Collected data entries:
+===+

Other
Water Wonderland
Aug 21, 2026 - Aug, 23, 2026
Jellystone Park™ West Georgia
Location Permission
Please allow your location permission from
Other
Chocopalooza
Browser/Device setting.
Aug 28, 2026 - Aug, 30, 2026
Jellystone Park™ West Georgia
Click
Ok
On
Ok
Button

+===+

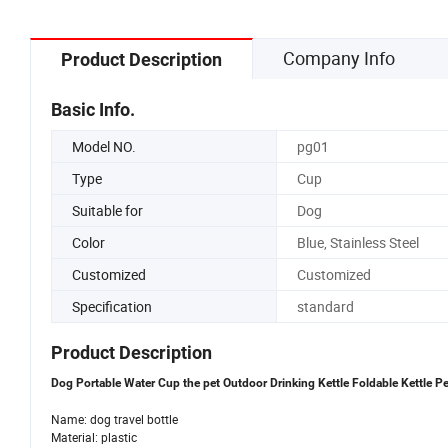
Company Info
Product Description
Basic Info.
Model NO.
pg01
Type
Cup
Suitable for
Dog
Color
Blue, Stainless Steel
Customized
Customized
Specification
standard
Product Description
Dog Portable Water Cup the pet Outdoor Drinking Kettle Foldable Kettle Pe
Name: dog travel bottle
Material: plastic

+===+

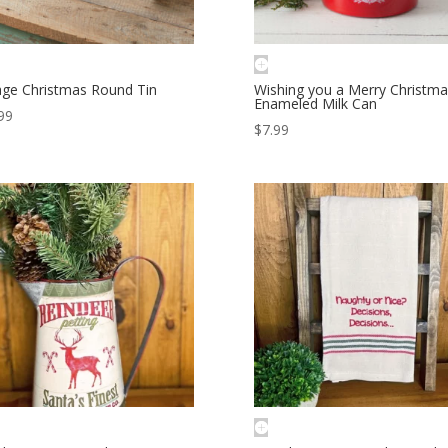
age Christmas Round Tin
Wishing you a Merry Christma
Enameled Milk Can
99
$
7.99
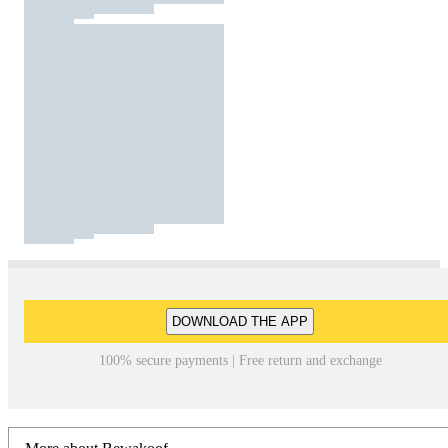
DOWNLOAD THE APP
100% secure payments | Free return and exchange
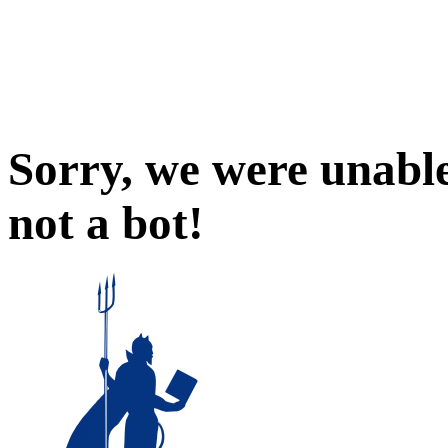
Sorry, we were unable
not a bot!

+===+

** WHAT YOU HAVE TO DO **
What you give back should be exactly the lines of the data above from the line with "Dog Portable Water" through the line with "Material: plastic", both of those included, and nothing more.

** SOLUTION BELOW **
Dog Portable Water Cup the pet Outdoor Drinking Kettle Foldable Kettle Pe
Name: dog travel bottle
Material: plastic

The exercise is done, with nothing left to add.